::: Information shown :::

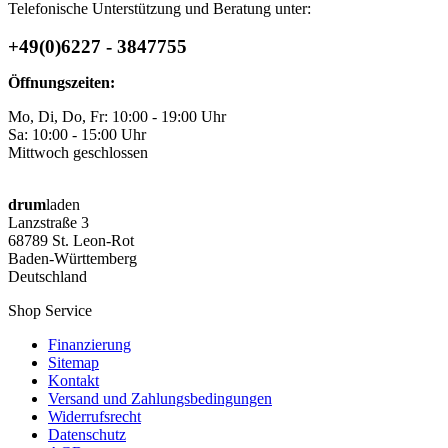
Telefonische Unterstützung und Beratung unter:
+49(0)6227 - 3847755
Öffnungszeiten:
Mo, Di, Do, Fr: 10:00 - 19:00 Uhr
Sa: 10:00 - 15:00 Uhr
Mittwoch geschlossen
drum
laden
Lanzstraße 3
68789 St. Leon-Rot
Baden-Württemberg
Deutschland
Shop Service
Finanzierung
Sitemap
Kontakt
Versand und Zahlungsbedingungen
Widerrufsrecht
Datenschutz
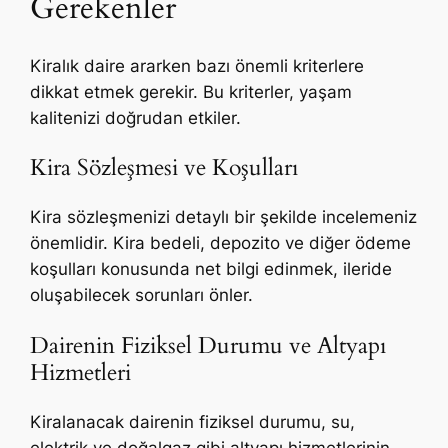
Gerekenler
Kiralık daire ararken bazı önemli kriterlere
dikkat etmek gerekir. Bu kriterler, yaşam
kalitenizi doğrudan etkiler.
Kira Sözleşmesi ve Koşulları
Kira sözleşmenizi detaylı bir şekilde incelemeniz
önemlidir. Kira bedeli, depozito ve diğer ödeme
koşulları konusunda net bilgi edinmek, ileride
oluşabilecek sorunları önler.
Dairenin Fiziksel Durumu ve Altyapı
Hizmetleri
Kiralanacak dairenin fiziksel durumu, su,
elektrik ve doğalgaz gibi altyapı hizmetlerinin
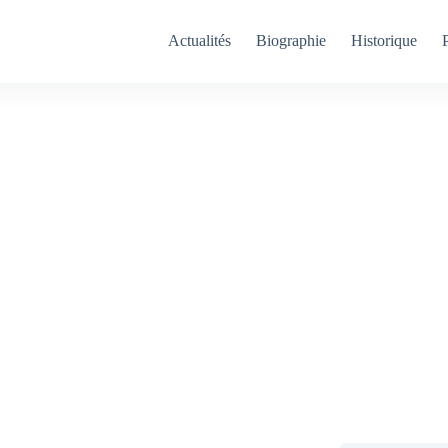
Actualités
Biographie
Historique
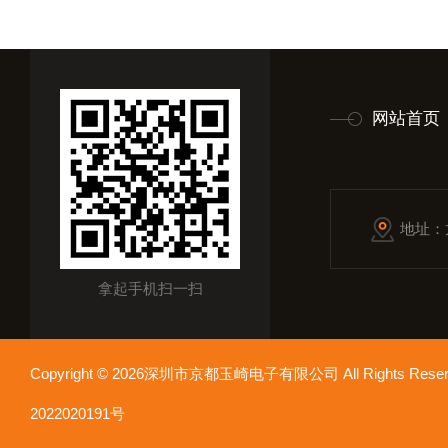
网站首页
地址：
拿起手机扫一扫
Copyright © 2026深圳市京都玉崎电子有限公司 All Rights Re
2022020191号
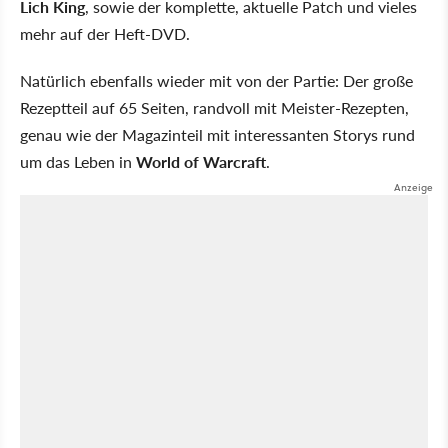
Lich King
, sowie der komplette, aktuelle Patch und vieles
mehr auf der Heft-DVD.
Natürlich ebenfalls wieder mit von der Partie: Der große
Rezeptteil auf 65 Seiten, randvoll mit Meister-Rezepten,
genau wie der Magazinteil mit interessanten Storys rund
um das Leben in
World of Warcraft
.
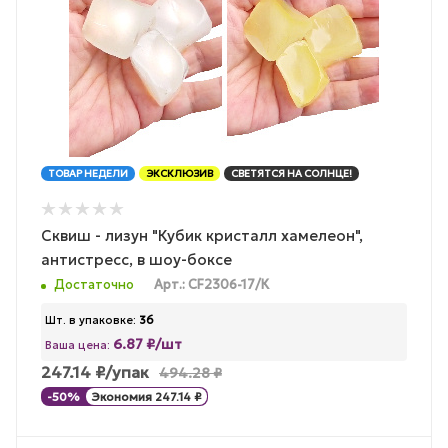
ТОВАР НЕДЕЛИ
ЭКСКЛЮЗИВ
СВЕТЯТСЯ НА СОЛНЦЕ!
Сквиш - лизун "Кубик кристалл хамелеон",
антистресс, в шоу-боксе
Достаточно
Арт.: CF2306-17/К
Шт. в упаковке:
36
6.87 ₽/шт
Ваша цена:
247.14
₽
/упак
494.28
₽
-
50
%
Экономия
247.14
₽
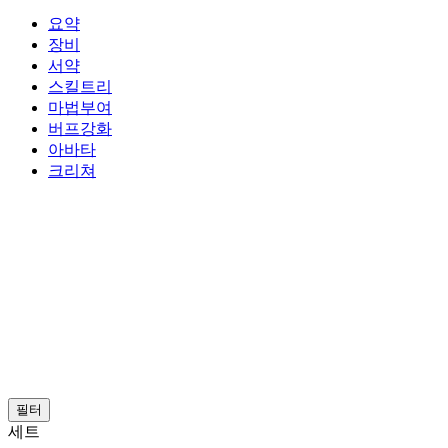
요약
장비
서약
스킬트리
마법부여
버프강화
아바타
크리쳐
필터
세트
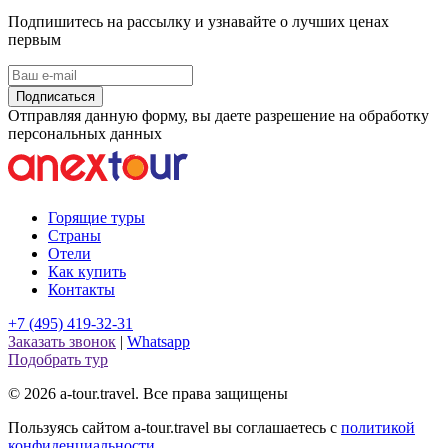
Подпишитесь на рассылку и узнавайте о лучших ценах
первым
Подписаться
Отправляя данную форму, вы даете разрешение на обработку
персональных данных
Горящие туры
Страны
Отели
Как купить
Контакты
+7 (495) 419-32-31
Заказать звонок
|
Whatsapp
Подобрать тур
© 2026 a-tour.travel. Все права защищены
Пользуясь сайтом a-tour.travel вы соглашаетесь с
политикой
конфиденциальности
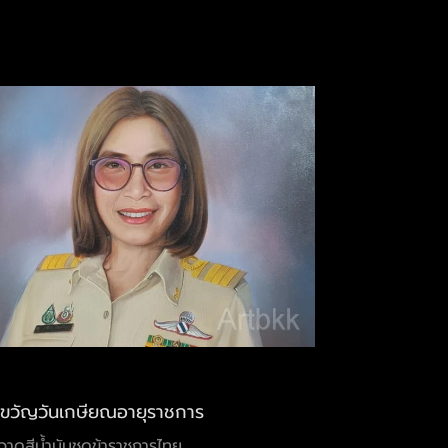
ขวัญวันเกษียณอายุราชการ
าดสีน้ำมันชุดข้าราชการไทย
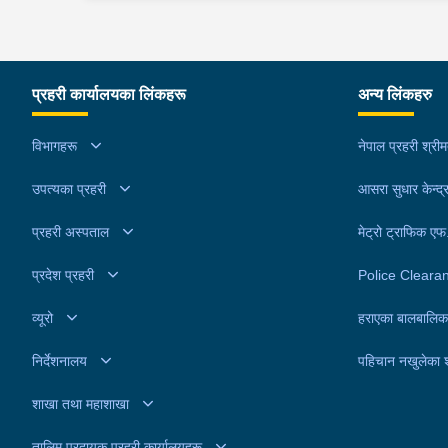
विद्यालय अमुवा रुपन्देहीको खेल मैदानमा प्रथम अमुवा सांस्क
स्वास्थ्य चौकीमा उपचार पश्चात डिस्चार्ज भएका छन् । यस
रमाईलो मेलामा उनीहरु दुवै जना झगडा गरेको अवस्थामा ईला
सम्बन्धमा प्रहरीले थप अनुसन्धान गरिरहेको छ ।
प्रहरी कार्यालय छपियाबाट खटिएको प्रहरीले सम्झाई बुझाई गर
क्रममा प्रहरी टोली माथि नै दुर्व्यवहार गरेकोले उनीहरुलाई
प्रहरी कार्यालयका लिंकहरू
अन्य लिंकहरु
पक्राउ गरेको हो । यस सम्बन्धमा प्रहरीले थप अनुसन्धान
गरिरहेको छ ।
विभागहरू
नेपाल प्रहरी श्री
उपत्यका प्रहरी
आसरा सुधार केन्द्
प्रहरी अस्पताल
मेट्रो ट्राफिक ए
प्रदेश प्रहरी
Police Cleara
व्यूरो
हराएका बालबालिक
निर्देशनालय
पहिचान नखुलेका 
शाखा तथा महाशाखा
तालिम प्रदायक प्रहरी कार्यालयहरू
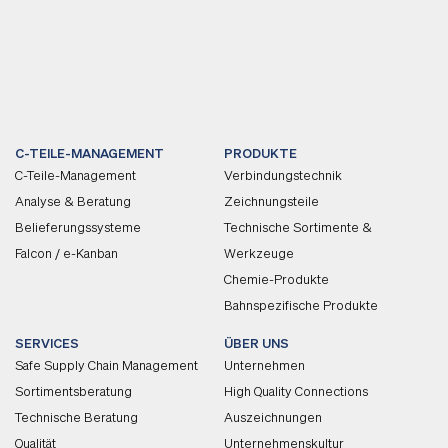
C-TEILE-MANAGEMENT
PRODUKTE
C-Teile-Management
Verbindungstechnik
Analyse & Beratung
Zeichnungsteile
Belieferungssysteme
Technische Sortimente &
Falcon / e-Kanban
Werkzeuge
Chemie-Produkte
Bahnspezifische Produkte
SERVICES
ÜBER UNS
Safe Supply Chain Management
Unternehmen
Sortimentsberatung
High Quality Connections
Technische Beratung
Auszeichnungen
Qualität
Unternehmenskultur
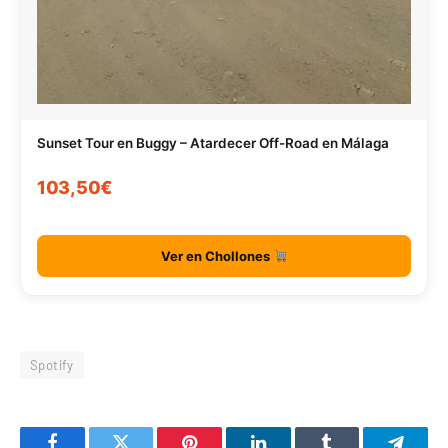
Sunset Tour en Buggy – Atardecer Off-Road en Málaga
103,50€
Ver en Chollones
Spotify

:::

Instructions to follow: The copy must start at the line containing "Verbindungstechnik" and end at the last line of the data, matching each line exactly. It must hold no pictures.

Reply to the exercise:
Verbindungstechnik
Analyse & Beratung
Zeichnungsteile
Belieferungssysteme
Technische Sortimente &
Falcon / e-Kanban
Werkzeuge
Chemie-Produkte
Bahnspezifische Produkte
SERVICES
ÜBER UNS
Safe Supply Chain Management
Unternehmen
Sortimentsberatung
High Quality Connections
Technische Beratung
Auszeichnungen
Qualität
Unternehmenskultur
Sunset Tour en Buggy – Atardecer Off-Road en Málaga
103,50€
Ver en Chollones
Spotify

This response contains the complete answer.